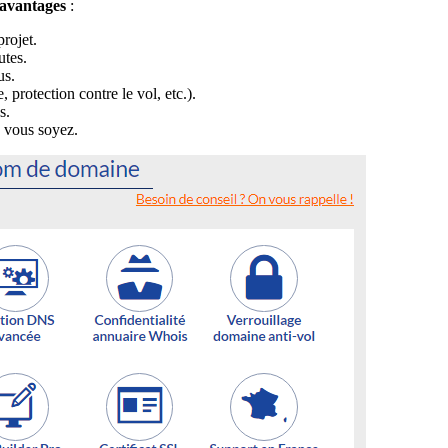
 avantages
:
projet.
utes.
us.
rotection contre le vol, etc.).
s.
 vous soyez.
..............................
### About this exercise
Your answer must be an exact copy of the listing, minus its pictures.

### Written solution
 avantages
:
projet.
utes.
us.
rotection contre le vol, etc.).
s.
 vous soyez.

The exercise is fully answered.